Precision medicine is made possible by data. By comparing information about large groups of patients, researchers have been able to discover more effective means of treating and preventing illnesses in patients who have certain factors in common. The larger and better constructed the data set, the more such treatments researchers may be able to find.

With this in mind, the National Institutes of Health created a nationwide patient database, the All of Us Research Program, which launched earlier this year and hopes to eventually collect useful health information on more than a million patients. Over time, this database and others like it may allow doctors to treat patients more effectively, with fewer side effects, before symptoms even appear.

Is It Something You Can Use?

Success stories like Gleevec get everyone excited about the possibilities of personalized medicine. But some doctors on the front lines of cancer care, where personalized medicine began, are more cautious. They point out that personalized medicine is still in its infancy, that targeted treatments are relatively rare, and that side effects and continued effectiveness of even personalized cancer drugs can still be an issue. And since targeted treatments are developed for smaller numbers of select patients, they aren’t cheap.
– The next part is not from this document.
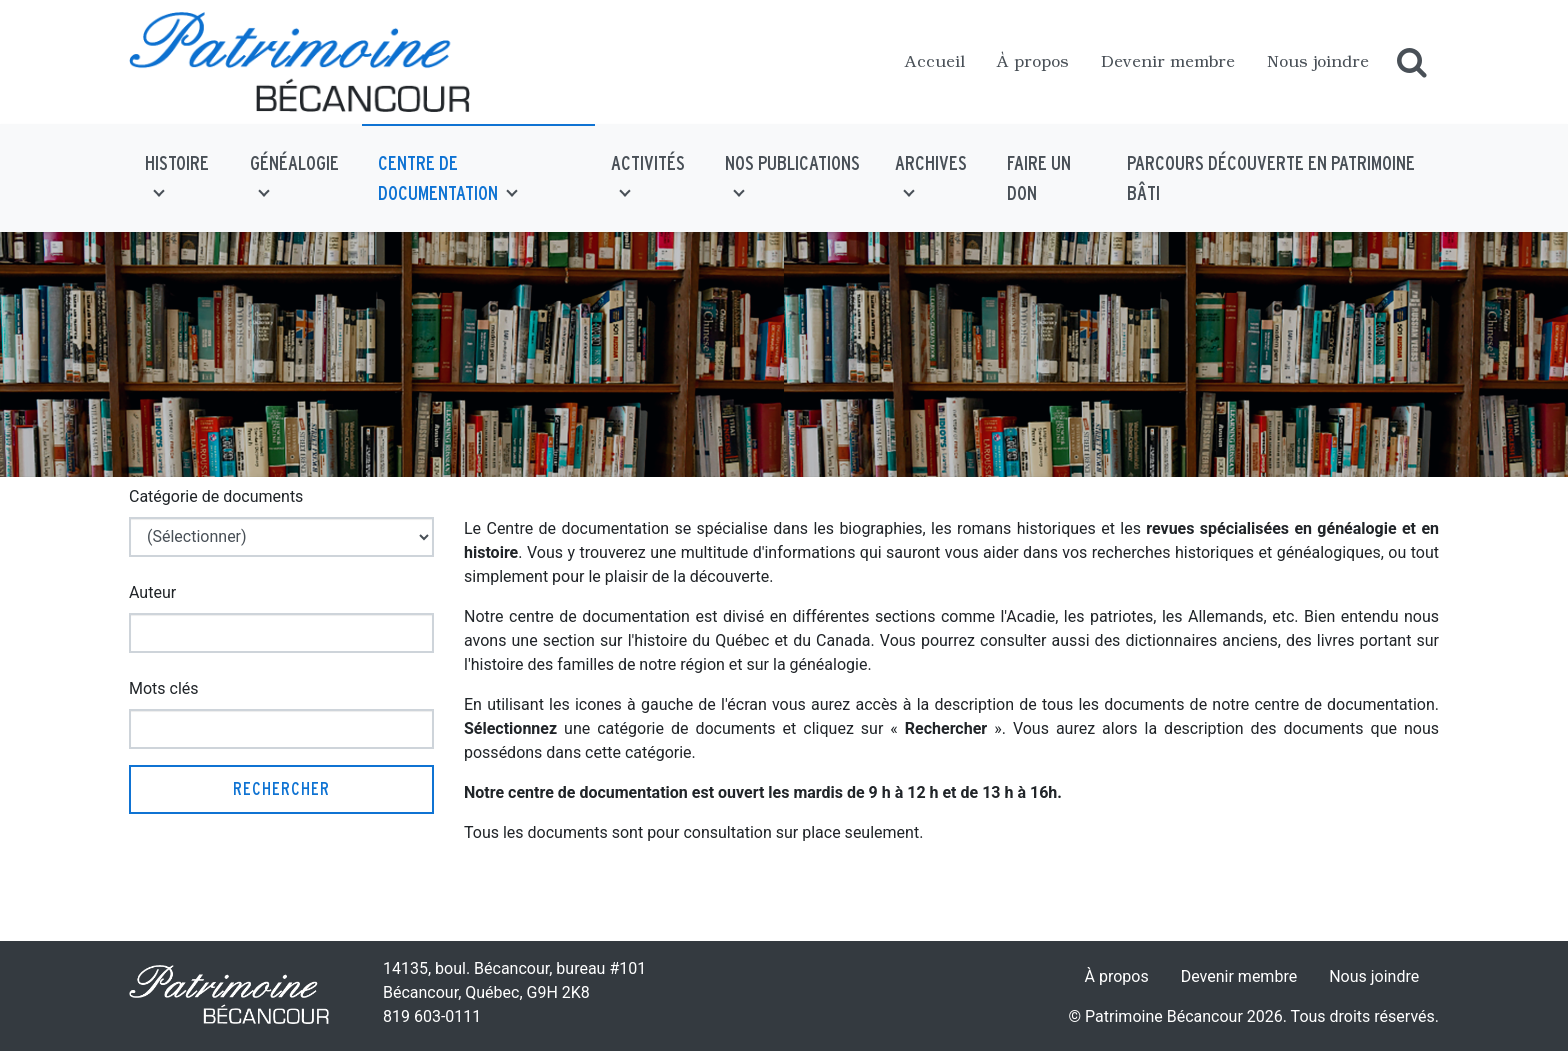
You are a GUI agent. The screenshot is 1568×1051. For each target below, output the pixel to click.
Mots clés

As a medical consumer, you should be aware of both sides of the discussion. If you or someone you know is diagnosed with a serious illness, there’s a chance that targeted treatments could make a big difference. But the decision to explore targeted treatments could come with increased testing and medical costs. And you should keep in mind that personalized treatments for many kinds of cancer and other illnesses just don’t exist yet.

If you decide to explore personalized medical treatment, you should go in armed with questions like these:

Even if you’re not currently facing a cancer diagnosis or other illness of that magnitude (and we hope you aren’t), there’s a lot that a simple, low-cost health screen can tell you about your health and health risks.

And now that you know what personalized medicine is all about, you’ll be that much more attuned to coming medical advances in the field. So if you hear a phrases like “precision medicine” or “targeted treatment” in the news one day, listen up. What you hear could save your life.